WHAT YOU ARE ASKED TO DO: Among the lines of the data, copy those that hold "Kraft".
=== Begin Enclosure ===
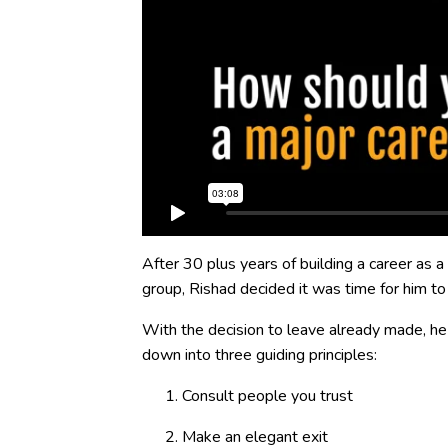
After 30 plus years of building a career as a
group, Rishad decided it was time for him to
With the decision to leave already made, 
down into three guiding principles:
Consult people you trust
Make an elegant exit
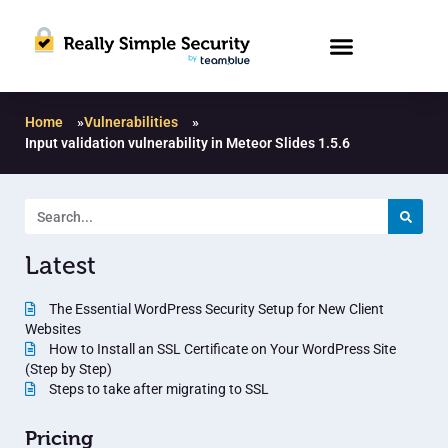
Home
»
Vulnerabilities
»
Input validation vulnerability in Meteor Slides 1.5.6
Latest
The Essential WordPress Security Setup for New Client
Websites
How to Install an SSL Certificate on Your WordPress Site
(Step by Step)
Steps to take after migrating to SSL
Pricing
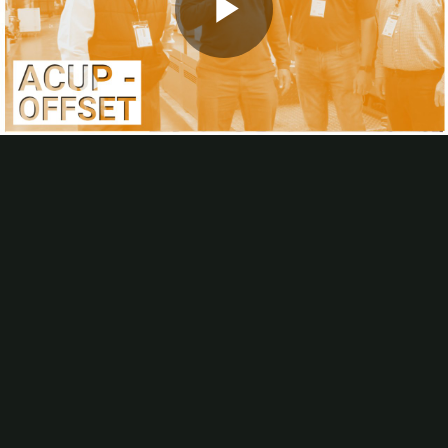
Webinars
Calendar of Industry Events
Play
Podcast
About
About Us
Advertise
A Humorous History Of Change
Video
Editorial Calendar
FAQs
Helpful Links
In-plants Visited
Industry Involvement
List Rental
Article Submissions, Interviews
Subscribe
In-Plant Impressions magazine
In-Plant Impressions eNews
Offset at University In-plants: Still Viable?
Why does offset still make sense for higher-ed in-plants?
IPI
Editor
Bob Neubauer asked the directors of three of the largest university
in-plants: Richard Beto, University of Texas at Austin; John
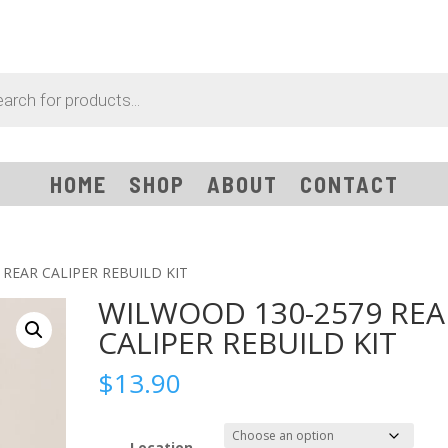
HOME
SHOP
ABOUT
CONTACT
REAR CALIPER REBUILD KIT
WILWOOD 130-2579 REA
CALIPER REBUILD KIT
$
13.90
Location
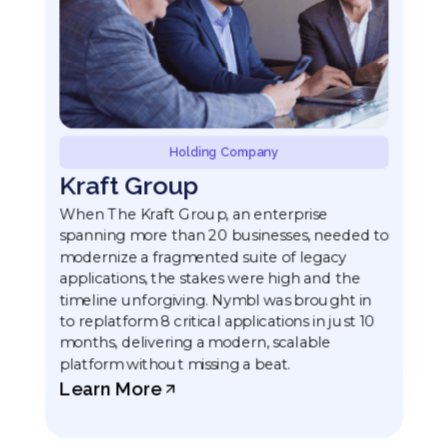
Holding Company
Kraft Group
When The Kraft Group, an enterprise
spanning more than 20 businesses, needed to
modernize a fragmented suite of legacy
applications, the stakes were high and the
timeline unforgiving. Nymbl was brought in
to replatform 8 critical applications in just 10
months, delivering a modern, scalable
platform without missing a beat.
Learn More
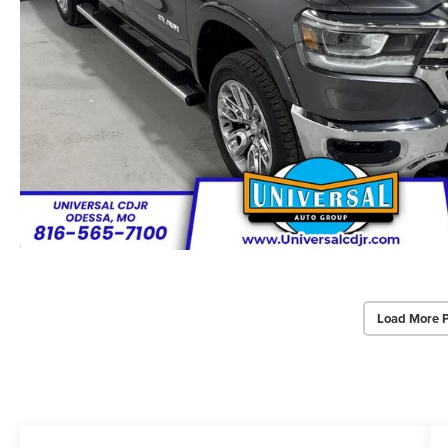
Load More 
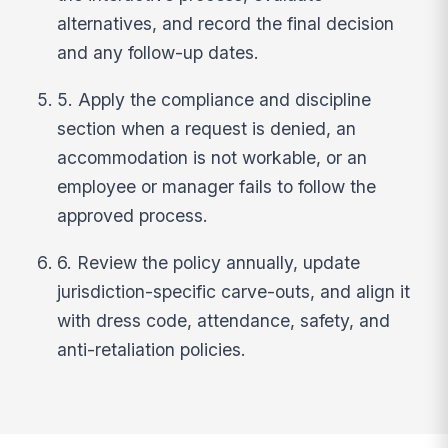
alternatives, and record the final decision
and any follow-up dates.
5. Apply the compliance and discipline
section when a request is denied, an
accommodation is not workable, or an
employee or manager fails to follow the
approved process.
6. Review the policy annually, update
jurisdiction-specific carve-outs, and align it
with dress code, attendance, safety, and
anti-retaliation policies.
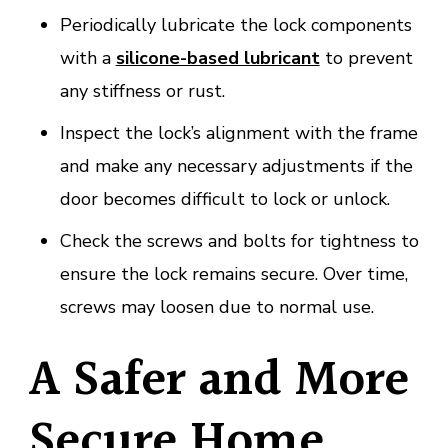
Periodically lubricate the lock components
with a
silicone-based lubricant
to prevent
any stiffness or rust.
Inspect the lock’s alignment with the frame
and make any necessary adjustments if the
door becomes difficult to lock or unlock.
Check the screws and bolts for tightness to
ensure the lock remains secure. Over time,
screws may loosen due to normal use.
A Safer and More
Secure Home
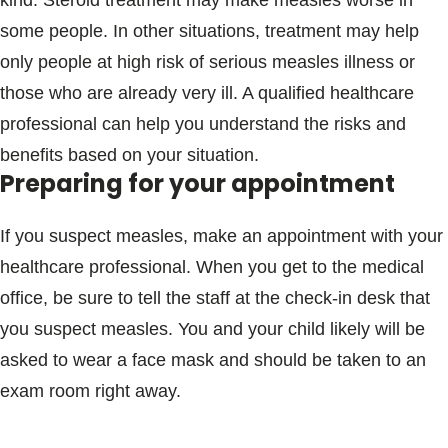
kind. Steroid treatment may make measles worse in
some people. In other situations, treatment may help
only people at high risk of serious measles illness or
those who are already very ill. A qualified healthcare
professional can help you understand the risks and
benefits based on your situation.
Preparing for your appointment
If you suspect measles, make an appointment with your
healthcare professional. When you get to the medical
office, be sure to tell the staff at the check-in desk that
you suspect measles. You and your child likely will be
asked to wear a face mask and should be taken to an
exam room right away.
=== End Enclosure ===
ANSWER FOR THIS EXERCISE:
Kraft Group
When The Kraft Group, an enterprise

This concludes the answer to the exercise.